The National Ear: Part 2

The story so far: in the first extract from his book on music and broadcasting (JMI Vol. 3 No. 2) Richard Pine outlined the instability of the political and social environment in which the government established 2RN, the state broadcasting service, in 1926, and the cultural uncertainties attending the development of Irish identity. In this concluding extract he examines the responses of Irish composers to the question of identity and the role played by broadcasting in sustaining musical activity.

Mutual denial
At the turn of the century, just twenty years before 2RN was established, Michele Esposito stated that too much lip-service was paid to ‘traditional’ music and not enough to the techniques and craftsmanship of the European mainstream. ‘What is “Irish” music? Is Brian Boru’s march Irish music? Well, give me the composer’s score and I’ll play it. But you can’t. You can only give me a melody sixteen bars long; no harmony, no expression’. One can readily understand the frustration of a classically trained composer when confronted with this central dilemma of Irish music: the linear defeated by the cyclic. Esposito insisted that Irishness in music was inherent rather than acquired, and said:

If your Irish composers use every modern device of the orchestra their music will be none the less Irish… The music that the future will call Irish will be written by Irishmen and will be Irish by virtue of something of his race-consciousness which his music will set free – no matter what his creed or political opinions may be. They will be ‘national’ in the same way that Dvorak and Grieg and Brahms are national. My advice to Irish composers is to master their art as musicians to the fullest possible extent, then go back to the wonderful store of folk-melodies and build them into their music.[1]

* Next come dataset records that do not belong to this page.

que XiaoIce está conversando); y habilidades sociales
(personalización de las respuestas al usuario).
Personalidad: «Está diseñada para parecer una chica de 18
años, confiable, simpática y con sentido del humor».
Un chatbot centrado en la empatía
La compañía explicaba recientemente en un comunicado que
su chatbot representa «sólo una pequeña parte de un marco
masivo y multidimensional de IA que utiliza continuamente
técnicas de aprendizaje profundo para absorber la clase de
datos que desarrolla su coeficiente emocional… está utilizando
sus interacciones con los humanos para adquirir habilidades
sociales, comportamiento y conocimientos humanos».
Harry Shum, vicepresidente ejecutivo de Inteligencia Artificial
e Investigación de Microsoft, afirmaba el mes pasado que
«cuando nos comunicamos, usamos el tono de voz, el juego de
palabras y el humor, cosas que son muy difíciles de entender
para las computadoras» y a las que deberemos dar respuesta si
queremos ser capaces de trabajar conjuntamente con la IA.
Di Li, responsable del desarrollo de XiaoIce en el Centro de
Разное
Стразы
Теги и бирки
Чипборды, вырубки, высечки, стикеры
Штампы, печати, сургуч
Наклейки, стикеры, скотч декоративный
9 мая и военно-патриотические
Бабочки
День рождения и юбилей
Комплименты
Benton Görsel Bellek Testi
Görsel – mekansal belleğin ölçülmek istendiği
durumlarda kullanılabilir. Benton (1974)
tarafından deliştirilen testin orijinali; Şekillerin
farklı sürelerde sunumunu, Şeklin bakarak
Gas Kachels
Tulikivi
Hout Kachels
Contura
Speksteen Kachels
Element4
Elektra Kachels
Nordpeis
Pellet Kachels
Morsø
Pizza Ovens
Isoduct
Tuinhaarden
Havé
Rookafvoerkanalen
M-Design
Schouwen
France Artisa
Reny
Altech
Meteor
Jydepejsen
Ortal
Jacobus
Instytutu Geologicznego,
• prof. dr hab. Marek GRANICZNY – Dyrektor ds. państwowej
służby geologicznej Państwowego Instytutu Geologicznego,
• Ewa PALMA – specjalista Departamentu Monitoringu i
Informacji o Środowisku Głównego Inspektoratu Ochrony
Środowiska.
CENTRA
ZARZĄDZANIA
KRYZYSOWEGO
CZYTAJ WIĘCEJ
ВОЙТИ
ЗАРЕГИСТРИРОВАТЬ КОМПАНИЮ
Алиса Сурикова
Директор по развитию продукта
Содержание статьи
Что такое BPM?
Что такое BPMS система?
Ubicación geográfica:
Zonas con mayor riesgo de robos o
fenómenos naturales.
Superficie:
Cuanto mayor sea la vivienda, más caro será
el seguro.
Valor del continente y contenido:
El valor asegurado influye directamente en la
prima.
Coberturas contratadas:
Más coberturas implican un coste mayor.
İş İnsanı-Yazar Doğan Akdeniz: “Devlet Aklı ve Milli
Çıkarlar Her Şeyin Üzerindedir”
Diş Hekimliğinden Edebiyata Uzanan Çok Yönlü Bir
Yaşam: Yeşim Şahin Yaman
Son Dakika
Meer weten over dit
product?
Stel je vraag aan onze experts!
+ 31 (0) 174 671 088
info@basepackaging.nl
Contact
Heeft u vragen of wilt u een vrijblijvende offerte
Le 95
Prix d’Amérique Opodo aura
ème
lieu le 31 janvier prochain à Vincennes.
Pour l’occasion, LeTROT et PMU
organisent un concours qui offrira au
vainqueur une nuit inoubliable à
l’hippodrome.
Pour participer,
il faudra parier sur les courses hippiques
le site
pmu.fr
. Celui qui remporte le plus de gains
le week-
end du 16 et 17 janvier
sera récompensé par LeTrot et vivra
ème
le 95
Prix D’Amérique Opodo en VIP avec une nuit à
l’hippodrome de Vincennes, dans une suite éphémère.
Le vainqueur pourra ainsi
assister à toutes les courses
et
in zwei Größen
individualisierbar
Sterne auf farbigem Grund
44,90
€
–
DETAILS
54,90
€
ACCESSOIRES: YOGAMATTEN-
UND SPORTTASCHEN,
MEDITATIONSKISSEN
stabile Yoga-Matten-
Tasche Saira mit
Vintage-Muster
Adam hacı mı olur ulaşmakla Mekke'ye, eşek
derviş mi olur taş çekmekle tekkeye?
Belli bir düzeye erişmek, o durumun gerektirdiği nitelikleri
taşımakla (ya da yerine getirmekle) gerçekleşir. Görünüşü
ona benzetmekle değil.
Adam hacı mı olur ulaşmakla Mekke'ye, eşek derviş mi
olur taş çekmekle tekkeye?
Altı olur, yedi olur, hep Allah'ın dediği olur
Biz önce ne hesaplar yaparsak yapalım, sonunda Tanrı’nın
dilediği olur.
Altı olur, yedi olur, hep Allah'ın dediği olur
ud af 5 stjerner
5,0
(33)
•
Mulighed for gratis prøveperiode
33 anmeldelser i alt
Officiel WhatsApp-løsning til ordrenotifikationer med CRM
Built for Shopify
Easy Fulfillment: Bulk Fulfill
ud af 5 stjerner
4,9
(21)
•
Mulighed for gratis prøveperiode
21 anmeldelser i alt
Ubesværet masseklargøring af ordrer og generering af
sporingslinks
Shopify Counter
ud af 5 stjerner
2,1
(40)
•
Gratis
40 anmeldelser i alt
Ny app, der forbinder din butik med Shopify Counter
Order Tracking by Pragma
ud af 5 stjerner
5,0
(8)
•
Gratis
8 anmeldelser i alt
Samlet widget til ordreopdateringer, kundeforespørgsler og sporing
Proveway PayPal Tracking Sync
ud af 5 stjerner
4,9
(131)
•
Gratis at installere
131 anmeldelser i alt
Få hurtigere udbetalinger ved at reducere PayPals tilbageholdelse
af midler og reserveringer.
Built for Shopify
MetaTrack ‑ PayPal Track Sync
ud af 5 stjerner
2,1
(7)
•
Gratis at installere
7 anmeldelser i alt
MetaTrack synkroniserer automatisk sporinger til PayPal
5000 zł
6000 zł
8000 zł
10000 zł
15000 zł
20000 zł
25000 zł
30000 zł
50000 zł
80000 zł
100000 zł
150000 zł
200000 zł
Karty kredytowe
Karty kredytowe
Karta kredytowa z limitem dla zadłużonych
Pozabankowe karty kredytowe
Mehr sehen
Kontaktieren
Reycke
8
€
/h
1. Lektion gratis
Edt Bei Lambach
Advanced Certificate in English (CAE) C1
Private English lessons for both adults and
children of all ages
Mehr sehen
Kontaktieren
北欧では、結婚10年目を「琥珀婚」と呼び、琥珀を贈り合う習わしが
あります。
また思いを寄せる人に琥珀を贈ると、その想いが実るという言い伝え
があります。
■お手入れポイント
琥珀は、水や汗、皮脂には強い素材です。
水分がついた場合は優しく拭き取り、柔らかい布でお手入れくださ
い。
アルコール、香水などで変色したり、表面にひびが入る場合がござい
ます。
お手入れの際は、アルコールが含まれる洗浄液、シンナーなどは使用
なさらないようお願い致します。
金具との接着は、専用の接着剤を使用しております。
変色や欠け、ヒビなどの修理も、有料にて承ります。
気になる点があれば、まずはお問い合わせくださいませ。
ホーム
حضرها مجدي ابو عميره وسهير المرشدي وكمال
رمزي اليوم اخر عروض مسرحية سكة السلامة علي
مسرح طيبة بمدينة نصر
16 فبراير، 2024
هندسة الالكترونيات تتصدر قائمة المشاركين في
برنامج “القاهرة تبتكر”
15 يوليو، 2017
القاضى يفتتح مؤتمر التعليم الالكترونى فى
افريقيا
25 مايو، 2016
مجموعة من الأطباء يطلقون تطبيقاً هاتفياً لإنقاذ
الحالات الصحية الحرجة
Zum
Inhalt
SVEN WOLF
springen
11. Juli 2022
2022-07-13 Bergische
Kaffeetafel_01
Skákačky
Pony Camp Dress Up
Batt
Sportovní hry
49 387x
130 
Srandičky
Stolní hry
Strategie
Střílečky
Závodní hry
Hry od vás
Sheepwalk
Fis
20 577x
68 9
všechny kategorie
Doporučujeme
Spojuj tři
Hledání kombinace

Bartók argued similarly that

in our case it was not a question of merely taking unique melodies in any way whatsoever, and then incorporating them – or fragments of them – in our works, there to develop them according to the traditionally established custom. This would have been mere craftsmanship and could have led to no new and unified style. What we had to do was to grasp the spirit of this hitherto unknown music and to make this spirit (difficult to describe in words) the basis of our works.[2]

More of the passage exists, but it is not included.